There's much more graffiti than there used to be in Granada. Words and slogans are everywhere: the one I kept seeing was TU SILENCIO ES COMPLICIDAD. The mayor gave the centre of town a paintjob, and it does look dazzling. But around the plazas are walls and doors all scrabbled with tags and warnings. There's a beautiful red house close to Santa Ana, covered in graffiti. I find it irritating and stupid. For money you need to offer something, and Granada offers history and beauty. Destroy the beauty and you starve the goose that lays the golden eggs. That's no way to get a fair share of the omelette.

My mother appears to be a beggar magnet. The moment one appears, she fishes around in her purse to give them something. Every drug addict in Granada could probably score a hit off my mother's well meaning generosity. But despite being a bleeding heart, she shakes her head at Podemos' promises of independence for the likes of Catalonia et al if they vote for the far left party. The Constitution of Spain requires that its armed forces defend the unity of the nation. Like many, she believes that a far left win will find itself on the wrong end of a coup d'etat...and like many Spanish war babies, she is philosophical about the Austerity measures.

'Traditionally, Spanish children did not leave home until they were married,' she reminds me. Her generation was the first to flout that tradition, going abroad to find new lives, jobs, money. She shakes her head when people talk about aspirations. 'I know they want to have their own flats and jobs,' she says, 'But if they are living with their families, at least they are living... at least there is food.'

Her early memories included being packed off to live on a genteel aunt's farm; she spoke to me of the farmhands shaking their heads at the poppies among the wheat.
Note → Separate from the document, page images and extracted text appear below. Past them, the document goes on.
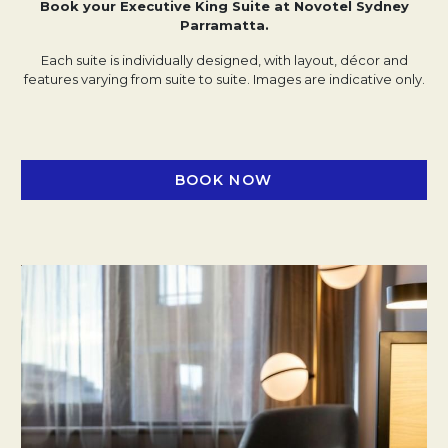
Book your Executive King Suite at Novotel Sydney
Parramatta.
Each suite is individually designed, with layout, décor and
features varying from suite to suite. Images are indicative only.
BOOK NOW
OPENS IN A NEW TAB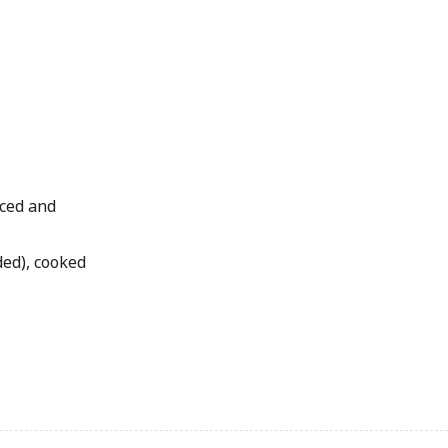
iced and
ded), cooked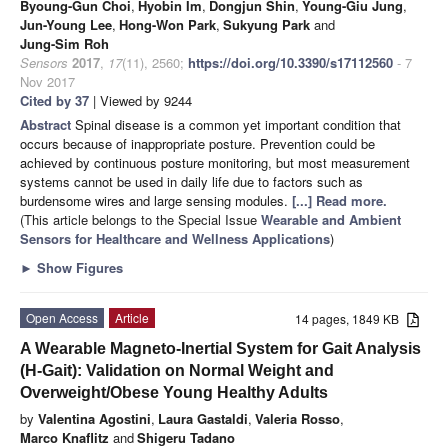
Byoung-Gun Choi
,
Hyobin Im
,
Dongjun Shin
,
Young-Giu Jung
,
Jun-Young Lee
,
Hong-Won Park
,
Sukyung Park
and
Jung-Sim Roh
Sensors
2017
,
17
(11), 2560;
https://doi.org/10.3390/s17112560
- 7
Nov 2017
Cited by 37
| Viewed by 9244
Abstract
Spinal disease is a common yet important condition that
occurs because of inappropriate posture. Prevention could be
achieved by continuous posture monitoring, but most measurement
systems cannot be used in daily life due to factors such as
burdensome wires and large sensing modules.
[...] Read more.
(This article belongs to the Special Issue
Wearable and Ambient
Sensors for Healthcare and Wellness Applications
)
►
Show Figures
Open Access
Article
14 pages, 1849 KB
A Wearable Magneto-Inertial System for Gait Analysis
(H-Gait): Validation on Normal Weight and
Overweight/Obese Young Healthy Adults
by
Valentina Agostini
,
Laura Gastaldi
,
Valeria Rosso
,
Marco Knaflitz
and
Shigeru Tadano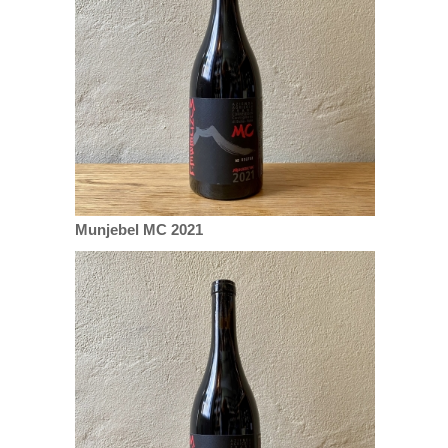
Munjebel MC 2021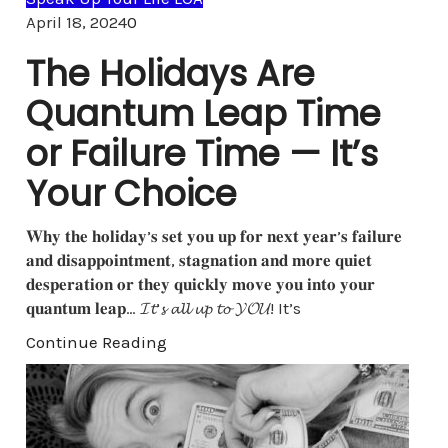
Comments
April 18, 2024
0
The Holidays Are
Quantum Leap Time
or Failure Time — It’s
Your Choice
𝐖𝐡𝐲 𝐭𝐡𝐞 𝐡𝐨𝐥𝐢𝐝𝐚𝐲’𝐬 𝐬𝐞𝐭 𝐲𝐨𝐮 𝐮𝐩 𝐟𝐨𝐫 𝐧𝐞𝐱𝐭 𝐲𝐞𝐚𝐫’𝐬 𝐟𝐚𝐢𝐥𝐮𝐫𝐞
𝐚𝐧𝐝 𝐝𝐢𝐬𝐚𝐩𝐩𝐨𝐢𝐧𝐭𝐦𝐞𝐧𝐭, 𝐬𝐭𝐚𝐠𝐧𝐚𝐭𝐢𝐨𝐧 𝐚𝐧𝐝 𝐦𝐨𝐫𝐞 𝐪𝐮𝐢𝐞𝐭
𝐝𝐞𝐬𝐩𝐞𝐫𝐚𝐭𝐢𝐨𝐧 𝐨𝐫 𝐭𝐡𝐞𝐲 𝐪𝐮𝐢𝐜𝐤𝐥𝐲 𝐦𝐨𝐯𝐞 𝐲𝐨𝐮 𝐢𝐧𝐭𝐨 𝐲𝐨𝐮𝐫
𝐪𝐮𝐚𝐧𝐭𝐮𝐦 𝐥𝐞𝐚𝐩… 𝓘𝓽’𝓼 𝓪𝓵𝓵 𝓾𝓹 𝓽𝓸 𝓨𝓞𝓤! It’s
Continue Reading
As a very little girl, Mum couldn't understand it. She would break the stems open and suck the milky sap, finding it delicious. She didn't know that more poppies meant less ears of wheat, boding very ill in a post war land sanctioned by the rest of Europe. In the end, independent money changed everything. People wanted cheap happy sunny holidays, Q the boom. But between the war's end and prosperity were decades of hardship and hunger. Against this, today's problems seem a little less dramatic to those who remember, even the sympathetic ones.

And yet, she still digs euros out of her purse when they ask.